[Aim of the exercise]: Return the lines that run from the line containing "L’Hôtel Parasols, situé" through the end of the entries, both ends included. Leave out all pictures.

[[ Data for processing, beginning ]]

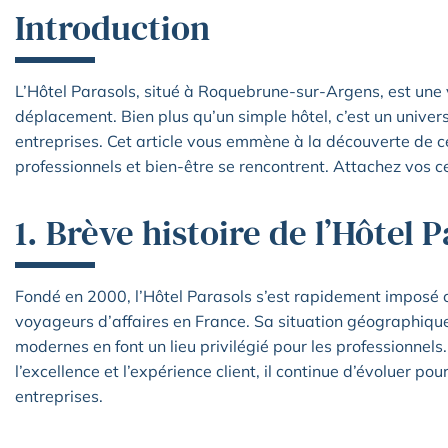
Introduction
L’Hôtel Parasols, situé à Roquebrune-sur-Argens, est une v
déplacement. Bien plus qu’un simple hôtel, c’est un univers 
entreprises. Cet article vous emmène à la découverte de c
professionnels et bien-être se rencontrent. Attachez vos cei
1. Brève histoire de l’Hôtel 
Fondé en 2000, l’Hôtel Parasols s’est rapidement imposé 
voyageurs d’affaires en France. Sa situation géographique
modernes en font un lieu privilégié pour les professionne
l’excellence et l’expérience client, il continue d’évoluer 
entreprises.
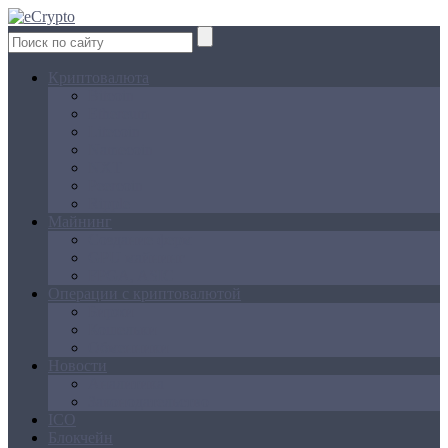
Криптовалюта
Bitcoin
Ethereum
Litecoin
Namecoin
NXT
Peercoin
Ripple
Майнинг
Создание ферм
GPU майнинг
FPGA, ASIC
Операции с криптовалютой
Биржи
Кошельки
Обменники
Новости
Аналитика
Законодательство
ICO
Блокчейн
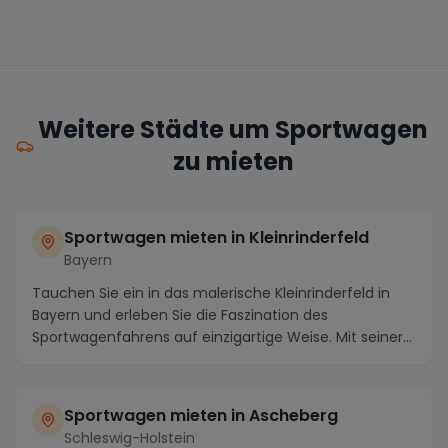
Weitere Städte um Sportwagen
zu mieten
Sportwagen mieten in Kleinrinderfeld
Bayern
Tauchen Sie ein in das malerische Kleinrinderfeld in
Bayern und erleben Sie die Faszination des
Sportwagenfahrens auf einzigartige Weise. Mit seiner
a...
Sportwagen mieten in Ascheberg
Schleswig-Holstein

[[ Data for processing, end ]]

[Answer section]:
L’Hôtel Parasols, situé à Roquebrune-sur-Argens, est une v
déplacement. Bien plus qu’un simple hôtel, c’est un univers 
entreprises. Cet article vous emmène à la découverte de c
professionnels et bien-être se rencontrent. Attachez vos cei
1. Brève histoire de l’Hôtel 
Fondé en 2000, l’Hôtel Parasols s’est rapidement imposé 
voyageurs d’affaires en France. Sa situation géographique
modernes en font un lieu privilégié pour les professionne
l’excellence et l’expérience client, il continue d’évoluer 
entreprises.
Криптовалюта
Bitcoin
Ethereum
Litecoin
Namecoin
NXT
Peercoin
Ripple
Майнинг
Создание ферм
GPU майнинг
FPGA, ASIC
Операции с криптовалютой
Биржи
Кошельки
Обменники
Новости
Аналитика
Законодательство
ICO
Блокчейн
Weitere Städte um Sportwagen
zu mieten
Sportwagen mieten in Kleinrinderfeld
Bayern
Tauchen Sie ein in das malerische Kleinrinderfeld in
Bayern und erleben Sie die Faszination des
Sportwagenfahrens auf einzigartige Weise. Mit seiner
a...
Sportwagen mieten in Ascheberg
Schleswig-Holstein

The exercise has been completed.